Der Anspruch auf vorgerichtliche entstandene Rechtsanwaltskosten ergibt sich aus §§ 7Abs. 1, 17 Abs. 1, Abs. 2 StVG, 249 BGB, gegenüber der Beklagten zu 2) in Verbindung mit § 115 Abs. 1 VVG. Im Rahmen einer Haftung nach § 7 Abs. 1 StVG sind ebenfalls die durch eine vorgerichtliche Einschaltung eines Rechtsanwaltes entstandenen Kosten vom Schutzbereich der verletzten Norm umfasst und über § 249 BGB ersatzfähig, da die Beauftragung eines Rechtsanwaltes regelmäßig erforderlich und zweckmäßig ist. Der diesbezügliche Zinsanspruch folgt aus § 286 Abs. 1 Satz 2 BGB.
3.
Die Entscheidung über die Kosten beruht auf §§ 91 aAbs. 1, 92 Abs. 2 Nr. 1,100 Abs. 4 ZPO.
Die Beklagten haben die Kosten des Rechtsstreits als Gesamtschuldner zu tragen.
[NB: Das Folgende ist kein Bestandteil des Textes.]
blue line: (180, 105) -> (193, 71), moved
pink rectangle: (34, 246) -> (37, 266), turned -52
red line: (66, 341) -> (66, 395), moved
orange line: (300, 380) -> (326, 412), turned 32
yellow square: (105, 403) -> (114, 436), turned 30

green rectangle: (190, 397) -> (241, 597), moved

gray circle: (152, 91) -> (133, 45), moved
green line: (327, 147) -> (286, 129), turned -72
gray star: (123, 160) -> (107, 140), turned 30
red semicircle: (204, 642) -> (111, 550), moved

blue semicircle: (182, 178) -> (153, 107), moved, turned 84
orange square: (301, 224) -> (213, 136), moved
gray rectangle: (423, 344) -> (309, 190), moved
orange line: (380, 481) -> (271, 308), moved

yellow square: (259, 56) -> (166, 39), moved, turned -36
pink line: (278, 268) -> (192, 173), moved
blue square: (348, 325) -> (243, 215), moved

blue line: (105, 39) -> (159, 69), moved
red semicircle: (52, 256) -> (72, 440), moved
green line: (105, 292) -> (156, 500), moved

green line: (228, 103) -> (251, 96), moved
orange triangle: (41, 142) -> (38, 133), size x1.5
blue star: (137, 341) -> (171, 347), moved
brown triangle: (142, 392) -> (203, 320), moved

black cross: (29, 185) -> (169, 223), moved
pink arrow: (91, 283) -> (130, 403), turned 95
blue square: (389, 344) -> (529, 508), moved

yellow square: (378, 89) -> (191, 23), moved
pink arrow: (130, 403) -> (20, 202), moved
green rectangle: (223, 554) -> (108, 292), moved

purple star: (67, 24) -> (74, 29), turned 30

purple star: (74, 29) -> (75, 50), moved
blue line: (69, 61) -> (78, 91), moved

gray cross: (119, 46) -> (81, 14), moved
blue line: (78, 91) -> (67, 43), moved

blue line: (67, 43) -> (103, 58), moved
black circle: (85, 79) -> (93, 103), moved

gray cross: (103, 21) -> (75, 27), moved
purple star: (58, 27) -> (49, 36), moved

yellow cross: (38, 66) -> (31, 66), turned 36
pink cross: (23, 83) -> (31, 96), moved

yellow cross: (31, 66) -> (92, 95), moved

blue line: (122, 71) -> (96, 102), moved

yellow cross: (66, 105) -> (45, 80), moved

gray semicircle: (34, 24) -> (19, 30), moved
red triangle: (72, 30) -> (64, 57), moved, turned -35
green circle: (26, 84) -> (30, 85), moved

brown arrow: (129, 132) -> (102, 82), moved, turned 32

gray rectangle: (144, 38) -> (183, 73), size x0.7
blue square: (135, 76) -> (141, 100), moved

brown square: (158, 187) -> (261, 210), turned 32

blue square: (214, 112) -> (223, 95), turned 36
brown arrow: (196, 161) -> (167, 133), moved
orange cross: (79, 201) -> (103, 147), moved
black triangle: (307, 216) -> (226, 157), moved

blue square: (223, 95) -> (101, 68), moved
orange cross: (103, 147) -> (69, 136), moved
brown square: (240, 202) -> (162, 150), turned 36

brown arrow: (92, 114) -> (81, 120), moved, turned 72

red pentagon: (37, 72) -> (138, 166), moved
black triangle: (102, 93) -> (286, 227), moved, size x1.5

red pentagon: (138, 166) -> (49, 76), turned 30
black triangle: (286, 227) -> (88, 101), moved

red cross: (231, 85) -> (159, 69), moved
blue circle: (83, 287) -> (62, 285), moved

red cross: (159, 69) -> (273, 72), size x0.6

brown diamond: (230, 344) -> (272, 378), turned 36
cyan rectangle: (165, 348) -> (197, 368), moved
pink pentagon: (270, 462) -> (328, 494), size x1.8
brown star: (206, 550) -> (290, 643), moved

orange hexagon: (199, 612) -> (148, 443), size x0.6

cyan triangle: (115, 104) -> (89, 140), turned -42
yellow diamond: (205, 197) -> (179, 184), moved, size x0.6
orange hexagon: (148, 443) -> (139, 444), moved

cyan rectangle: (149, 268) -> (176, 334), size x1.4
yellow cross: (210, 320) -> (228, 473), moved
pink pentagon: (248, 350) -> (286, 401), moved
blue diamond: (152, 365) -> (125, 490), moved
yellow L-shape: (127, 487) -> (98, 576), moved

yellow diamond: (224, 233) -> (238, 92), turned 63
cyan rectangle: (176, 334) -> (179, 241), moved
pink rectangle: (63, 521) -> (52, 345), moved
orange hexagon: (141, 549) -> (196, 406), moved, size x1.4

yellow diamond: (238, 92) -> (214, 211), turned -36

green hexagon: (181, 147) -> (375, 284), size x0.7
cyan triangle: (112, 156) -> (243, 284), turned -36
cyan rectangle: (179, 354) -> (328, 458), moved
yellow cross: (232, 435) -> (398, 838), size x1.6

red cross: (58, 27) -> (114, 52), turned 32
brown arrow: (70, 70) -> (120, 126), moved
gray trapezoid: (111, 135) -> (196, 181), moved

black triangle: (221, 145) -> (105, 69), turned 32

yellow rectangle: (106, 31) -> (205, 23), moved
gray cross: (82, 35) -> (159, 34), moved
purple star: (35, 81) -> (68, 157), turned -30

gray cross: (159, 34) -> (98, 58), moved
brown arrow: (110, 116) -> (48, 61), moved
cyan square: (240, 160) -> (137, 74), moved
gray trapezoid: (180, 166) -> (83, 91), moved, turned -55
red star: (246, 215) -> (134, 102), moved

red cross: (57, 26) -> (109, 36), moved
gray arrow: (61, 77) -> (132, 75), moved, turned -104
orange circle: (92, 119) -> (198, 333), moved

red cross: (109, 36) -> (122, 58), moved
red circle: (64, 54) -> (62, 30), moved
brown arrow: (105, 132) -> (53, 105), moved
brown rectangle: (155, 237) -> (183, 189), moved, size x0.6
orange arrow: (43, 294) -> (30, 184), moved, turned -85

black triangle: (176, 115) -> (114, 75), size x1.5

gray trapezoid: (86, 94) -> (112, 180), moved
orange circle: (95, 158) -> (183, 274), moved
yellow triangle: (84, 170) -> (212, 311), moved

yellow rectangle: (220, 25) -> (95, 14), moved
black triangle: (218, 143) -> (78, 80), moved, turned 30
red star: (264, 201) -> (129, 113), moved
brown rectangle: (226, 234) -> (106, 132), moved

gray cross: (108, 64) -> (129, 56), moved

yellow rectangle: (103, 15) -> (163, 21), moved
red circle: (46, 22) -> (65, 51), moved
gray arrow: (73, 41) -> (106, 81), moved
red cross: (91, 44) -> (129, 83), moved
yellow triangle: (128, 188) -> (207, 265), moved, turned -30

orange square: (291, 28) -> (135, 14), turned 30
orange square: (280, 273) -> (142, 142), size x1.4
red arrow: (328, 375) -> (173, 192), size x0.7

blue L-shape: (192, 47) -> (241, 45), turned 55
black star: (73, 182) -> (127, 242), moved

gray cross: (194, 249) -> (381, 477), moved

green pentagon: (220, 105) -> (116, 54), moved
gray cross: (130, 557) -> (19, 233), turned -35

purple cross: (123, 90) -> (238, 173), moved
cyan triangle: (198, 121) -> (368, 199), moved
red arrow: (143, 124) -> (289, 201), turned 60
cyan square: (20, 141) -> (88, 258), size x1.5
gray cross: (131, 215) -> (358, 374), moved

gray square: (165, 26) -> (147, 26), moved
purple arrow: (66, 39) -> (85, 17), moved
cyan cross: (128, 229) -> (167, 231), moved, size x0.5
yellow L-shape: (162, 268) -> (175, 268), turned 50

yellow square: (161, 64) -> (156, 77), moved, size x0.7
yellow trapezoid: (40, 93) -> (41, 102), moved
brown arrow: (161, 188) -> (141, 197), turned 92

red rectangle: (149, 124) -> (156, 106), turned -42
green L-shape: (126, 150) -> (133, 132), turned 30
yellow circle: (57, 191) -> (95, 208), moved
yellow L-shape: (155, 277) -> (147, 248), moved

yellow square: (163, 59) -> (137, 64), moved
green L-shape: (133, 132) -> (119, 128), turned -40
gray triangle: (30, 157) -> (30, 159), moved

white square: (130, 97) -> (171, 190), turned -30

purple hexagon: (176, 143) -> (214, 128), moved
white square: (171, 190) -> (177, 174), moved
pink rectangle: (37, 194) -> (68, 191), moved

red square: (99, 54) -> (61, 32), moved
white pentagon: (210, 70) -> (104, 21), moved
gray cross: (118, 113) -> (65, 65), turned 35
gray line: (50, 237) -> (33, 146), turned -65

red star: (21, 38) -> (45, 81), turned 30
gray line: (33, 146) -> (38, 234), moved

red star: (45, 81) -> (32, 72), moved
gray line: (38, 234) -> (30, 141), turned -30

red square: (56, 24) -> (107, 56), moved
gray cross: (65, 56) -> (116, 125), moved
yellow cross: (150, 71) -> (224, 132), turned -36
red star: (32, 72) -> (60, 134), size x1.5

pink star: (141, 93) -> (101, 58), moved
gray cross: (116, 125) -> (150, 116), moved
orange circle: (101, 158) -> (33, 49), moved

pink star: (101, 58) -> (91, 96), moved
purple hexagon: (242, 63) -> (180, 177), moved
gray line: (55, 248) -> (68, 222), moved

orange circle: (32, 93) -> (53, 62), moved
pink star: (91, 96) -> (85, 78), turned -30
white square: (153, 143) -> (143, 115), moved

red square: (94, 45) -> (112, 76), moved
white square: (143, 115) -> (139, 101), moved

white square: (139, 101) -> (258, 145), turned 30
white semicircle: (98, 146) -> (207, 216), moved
Soweit die Parteien den Rechtsstreit hinsichtlich eines Teils der Hauptforderung von € 3.145,14 sowie eines Teils der geltend gemachten Nebenforderungen übereinstimmend für erledigt erklärt haben, sind die Kosten des Rechtsstreits den Beklagten aufzuerlegen. Dies entspricht der Billigkeit unter Berücksichtigung des bisherigen Sach- und Streitstands. Vorliegend war deshalb den Beklagten insoweit die Kosten des Verfahrens aufzuerlegen, da sie ohne den Eintritt des erledigenden Ereignisses in Form der erfolgten Teilzahlung von € 3.145,14 auf die Hauptforderung sowie € 413,64 auf vorgerichtlich entstandene Rechtsanwaltskosten in dem Rechtsstreit insoweit unterlegen wären.
Soweit die Klage abgewiesen worden ist, handelt es sich um eine verhältnismäßig geringfügige Zuvielforderung im Sinne des § 92 Abs. 2 Nr. 1 ZPO, sodass den Beklagten auch insoweit die Kosten aufzuerlegen sind.
4.
Die Entscheidung über die vorläufige Vollstreckbarkeit folgt aus §§ 708Nr. 11, 711 ZPO.
5.
Die Festsetzung des Streitwerts hat ihre Rechtsgrundlage in §§ 43Abs. 1, 48 Abs. 1 Satz 1 GKG, 3 ZPO. Da die Rechtshängigkeit der Klage in Bezug auf den für erledigt erklärten Teil mit Zugang der Zustimmungserklärung der Beklagten vom 17.03.2015 bei Gericht am 18.03.2014 entfallen ist, ist ein nach Zeitabschnitten gestaffelter Streitwert festzusetzen.